Torsten Hebel, geboren 1965, lebt mit seiner Frau und seinen zwei Kindern in Berlin. Nach einer Tischlerlehre absolvierte er eine Schauspielschule in den USA und studierte anschließend am Theologischen Seminar Rheinland. 2009 gründete er die ['blu:boks] BERLIN und leitete sie bis 2016. Zusammen mit Martin Schaefer ist er seit 2016 Geschäftsführer des ['blu:boks] Familien- und Bildungszentrums, welches die Kinder- und Jugendeinrichtung um eine Kita, ein Café als Begegnungsort für Familien und Senioren im Umfeld sowie eine Eventfläche und ein Beratungszentrum ergänzt. Torsten Hebel ist zudem mehrmals im Jahr mit Vorträgen und seinem eigenen Comedy-Programm im deutschsprachigen Raum unterwegs.

Sie sagen, die Vision der ['blu:boks] BERLIN ist aus Ihrer eigenen Not geboren worden. Was genau meinen Sie damit?

Torsten Hebel: Ich bin überzeugt davon, dass das, was uns am meisten umtreibt, die Brüche und Verletzungen im Leben sind, die uns später motivieren und antreiben. So war und ist es bei mir.

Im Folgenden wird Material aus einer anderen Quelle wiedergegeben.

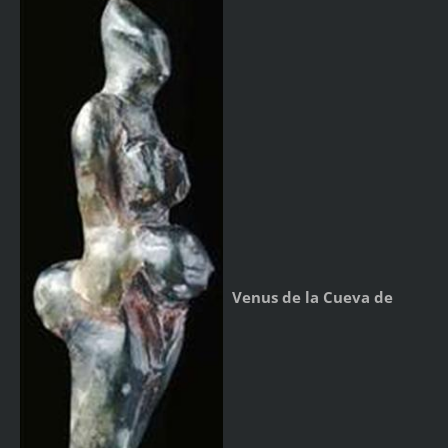
Venus de la Cueva de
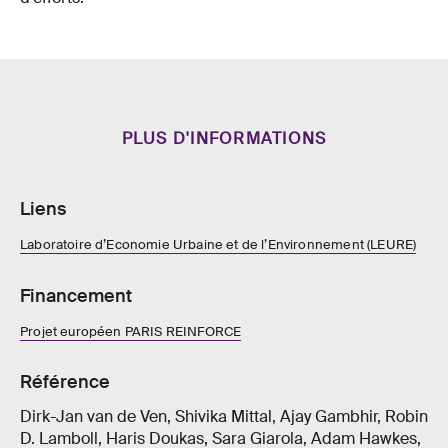
PLUS D'INFORMATIONS
Liens
Laboratoire d’Economie Urbaine et de l’Environnement (LEURE)
Financement
Projet européen PARIS REINFORCE
Référence
Dirk-Jan van de Ven, Shivika Mittal, Ajay Gambhir, Robin
D. Lamboll, Haris Doukas, Sara Giarola, Adam Hawkes,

Meine Kindheit und Jugend war geprägt durch Systeme, die mir immer wieder gespiegelt haben: So wie du bist, bist du nicht gut! Mein Kernsatz war: „Das, was ich bin und tue, ist nicht richtig!“

Ich bin als Kind mit dem permanenten Bewusstsein aufgewachsen, nicht okay zu sein. Mein Vater hat unsere Familie sehr früh verlassen. Ich habe das damals als unglaubliche Ablehnung empfunden. Warum geht er? Warum liebt er mich nicht genug, um zu bleiben? Auch im Kontext meiner Kirchengemeinde hörte ich, dass man einen gewissen Standard erreichen muss, um Gott zu gefallen. Dies prägte mich als Kind und setzte sich in meiner Seele ab. Seither begleitet mich das als „innerer Kritiker“. Ich habe am eigenen Leib erlebt, wie schwierig es ist, auf dieser Grundlage einen gesunden Selbstwert aufzubauen. Ich bin irgendwann ins Jugendamt gegangen und habe gesagt, ich möchte etwas für Menschen mit Selbstwertdefiziten tun. Und ich schien genau den richtigen Zeitpunkt abgepasst zu haben, denn von der zuständigen Stadtteilkoordinatorin wurde ich auf die konkreten Nöte im Bezirk Berlin-Lichtenberg hingewiesen.

Wo sehen Sie Parallelen zwischen Ihrem Werdegang und dem der Kinder und Jugendlichen in Lichtenberg?

Torsten Hebel: Die Kinder, mit denen ich heute zu tun habe, haben eine sehr ähnliche Prägung und Erlebniswelt. Manche wachsen in einem Umfeld auf, in dem Elternteile die Familie verlassen haben. Sie empfinden sich von ihrem Umfeld abgelehnt. Sie fühlen sich nicht geliebt und geschätzt. Sie werden von der Breite der Gesellschaft nicht ermutigt und bedingungslos anerkannt und gefördert. Sicher haben diese Kinder und Jugendlichen ganz andere Erfahrungen als ich gesammelt, aber sie denken und fühlen permanent: „Ich schaffe das sowieso nicht. Ich bin nicht okay. Ich werde sowieso nichts aus mir machen können. Keiner interessiert sich für mich. Ich bin wertlos.“ Ich erkenne mich in diesen Kindern wieder. Das macht mich traurig und wütend zugleich.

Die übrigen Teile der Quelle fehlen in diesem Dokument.